Le prove sugli effetti dei cambiamenti climatici sono incontrovertibili e la necessità morale di un’azione urgente è indiscutibile».

Secondo la Robinson «le compagnie dei combustibili fossili hanno perso la legittimità e la licenza sociale per estrarre più carbone, petrolio e gas e devono cambiare per diventare parte della transizione verso l’energia pulita.

L’esplorazione per nuovi giacimenti deve finire, dato che la maggior parte delle riserve esistenti devono essere mantenute sotto terra se si vogliamo affrontare il riscaldamento globale».

La Robinson, che è presidente degli Elders group of global leaders, fondato da Nelson Mandela, che lavorano per i diritti umani, ha sottolineato che sostiene le proteste climatiche, compresi gli school strikes for climate lanciati dalla “superstar” Greta Thunberg: «C’è spazio per la disobbedienza civile come mezzo di comunicazione, anche se abbiamo bisogno anche di speranza.

Il cambiamento climatico mina il godimento di un’intera gamma di diritti umani: dal diritto alla vita, al cibo, all’alloggio e alla salute.

È un’ingiustizia che le persone che hanno contribuito meno alle cause del problema subiscano i peggiori effetti dei cambiamenti climatici».
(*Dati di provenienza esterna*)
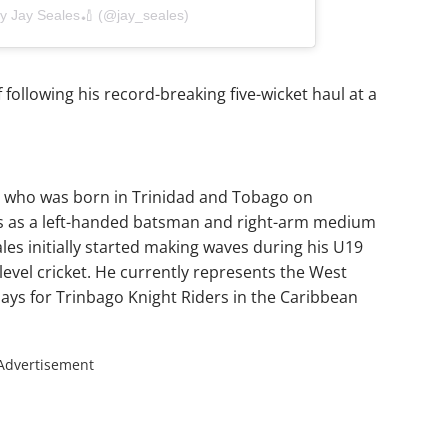
by Jay Seales🏏 (@jay_seales)
following his record-breaking five-wicket haul at a
er who was born in Trinidad and Tobago on
ys as a left-handed batsman and right-arm medium
ales initially started making waves during his U19
level cricket. He currently represents the West
lays for Trinbago Knight Riders in the Caribbean
Advertisement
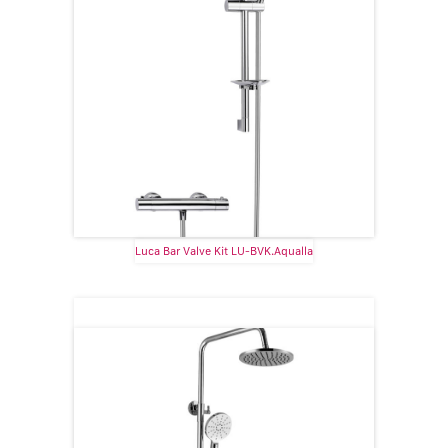
Luca Bar Valve Kit LU-BVK.Aqualla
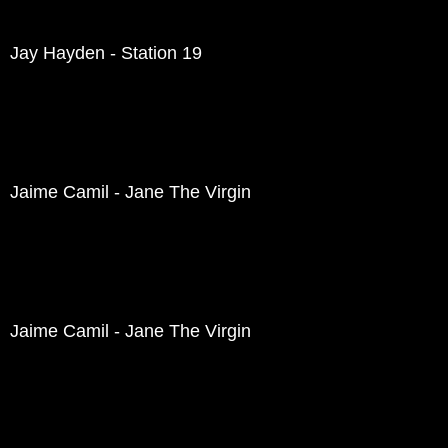
Jay Hayden - Station 19
Jaime Camil - Jane The Virgin
Jaime Camil - Jane The Virgin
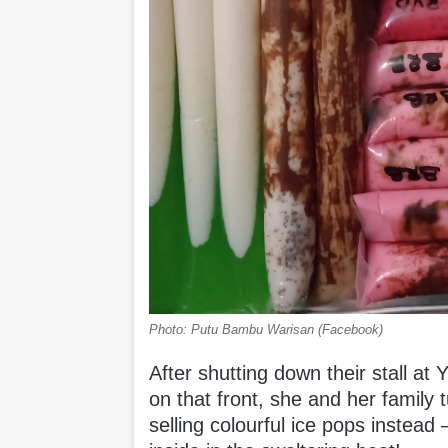
Photo: Putu Bambu Warisan (Facebook)
After shutting down their stall at
on that front, she and her family 
selling colourful ice pops instead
Intervistata da The Guardian prima della cerimonia di conferimento della Kew International Medal, la Robinson ha spiegato di essere arrabbiata perché vede il risultato dell’impatto del negazionismo climatico sulla vita delle persone: «In Africa ho visto gli effetti devastanti sui contadini poveri, sugli abitanti dei villaggi e sulle comunità quando non potevano prevedere quando sarebbe arrivata la stagione delle piogge».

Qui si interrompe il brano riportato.